Agnon nahm an der Produktion seiner Erzählung aktiv teil, indem er im Februar 1930 nach Leipzig reiste, wo der Schocken Verlag seine Druckerei hatte. Er blieb ein halbes Jahr, wohnte bei seinem jüngeren Bruder, und korrigierte gewissenhaft die Druckfahnen. In seinem späten Roman Herrn Lublins Laden (1974, dt. 1993) setzte er der Stadt und den dort lebenden Juden um 1915 ein Denkmal, wobei der gastfreundliche Herr Aharon Lublin nach dem Vorbild Schockens gestaltet ist.[12][13] Anschließend an Leipzig besuchte er nach zwanzigjähriger Abwesenheit wieder seine Geburtsstadt Butschatsch, was er einige Jahre später in seinem Roman Nur wie ein Gast zur Nacht verarbeitete.

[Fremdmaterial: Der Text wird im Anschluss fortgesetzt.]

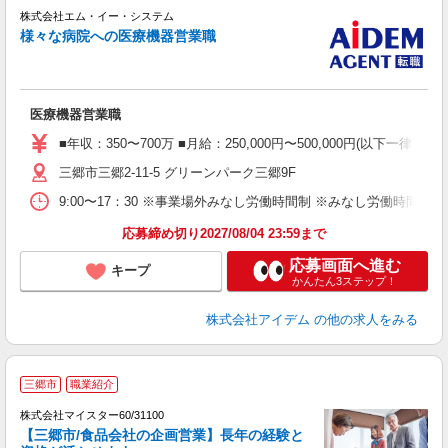
株式会社エム・イー・システム
様々な病院への医療機器営業職
を
医療機器営業職
■年収：350〜700万 ■月給：250,000円〜500,000円
三郷市三郷2-11-5 グリーンパーク三郷9F
9:00〜17：30 ※事業場外みなし労働時間制 ※みなし労働時間/日：
応募締め切り2027/08/04 23:59まで
応募画面へ進む
キープ
かんたん3ステップ！
株式会社アイデム
の他の求人をみる
三郷市
職業紹介
株式会社マイスター60/31100
【三郷市/食品会社の企画営業】長年の経験と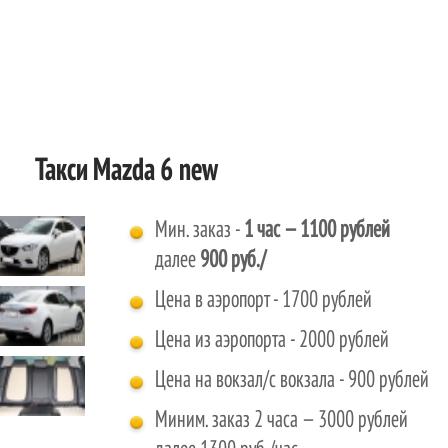
Такси Mazda 6 new
Мин. заказ -
1 час
— 1100 рублей
далее
900 руб./
Цена в аэропорт - 1700 рублей
Цена из аэропорта - 2000 рублей
Цена на вокзал/с вокзала - 900 рублей
Миним. заказ 2 часа — 3000 рублей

Seit seinen ersten Jahren in Deutschland betätigte Agnon sich als Anthologist, entsprechend seiner „ausgesprochene[n] Neigung zu gelehrter Arbeit, die seiner Liebe für das Studium der Originalquellen entsprach.“[4]S. 100 In Deutschland und auf Deutsch erschienen im Jüdischen Verlag die Sammlungen Das Buch von den polnischen Juden und Maos Zur, ein Chanukkah-Buch. In Jerusalem arbeitete er intensiv an drei Anthologien, eine über die höchsten Feiertage der Juden, Die zehn Tage der Umkehr zwischen Neujahr und Versöhnungstag, und die damit zusammenhängenden Traditionen, Legenden und gelehrten Glossen. Die zweite Anthologie Bücher und Autoren enthält Anekdoten aus dem hebräischen Buchwesen. In der dritten sind Aussprüche aus der jüdischen Literatur über die Zehn Gebote gesammelt. „Diese gelehrten Neigungen Agnons zeigen seinen Genius im Dienst des Handwerks. Er kommt in diesen Arbeiten unauffällig, aber wirksam zur Geltung.“[4]S. 101

Agnon galt seit seiner Rückkehr nach Palästina als einer der wichtigsten Vertreter der modernen hebräischen Literatur. Durch sein Œuvre zieht sich die Spannung zwischen der Sicherheit verleihenden Tradition und der Verlorenheit des modernen Juden jenseits der Überlieferung, die verloren gegangen ist oder nicht mehr als sinnvoll erlebt wird. Sein Werk kreist „im wesentlichen um zwei Pole, die Welt von Buczacz und des polnischen Judentums überhaupt, und die Welt des neuen Lebens, das im alten Mittelpunkt, in Israel, heranwächst. Beide Welten werden in jener eben gekennzeichneten Zweigleisigkeit, die für Agnon so charakteristisch ist, angegangen, was manche seiner Leser einigermaßen in Verwirrung gestürzt hat.“[4]S. 102 Seine kürzeren Erzählungen, die ihn zuerst bekannt machten, sind literarische Kleinodien, die auf kleinstem Raum einen unendlich reichen Inhalt ausdrücken. Viele sind von Trauer durchzogen, der zugleich Trost zu spenden vermag. Die menschlichen Leidenschaften werden von Agnon wahrheitsgetreu – aber ganz ohne Pathos und Gefühlsausbrüche – dargestellt. „Kaum je erhebt er seine Stimme, und es gibt in allen seinen Schriften nicht eine Spur von expressionistischer Hysterie. Oft genug beschreibt er Situationen, die wohl ein bißchen davon vertragen könnten, aber er läßt es sich immer angelegen sein, sie mit ruhiger, ja leiser Stimme zu übermitteln.“[4]S. 107 Hierin zeigt sich auch der Einfluss der rabbinischen Prosa von Mischna und Midrasch.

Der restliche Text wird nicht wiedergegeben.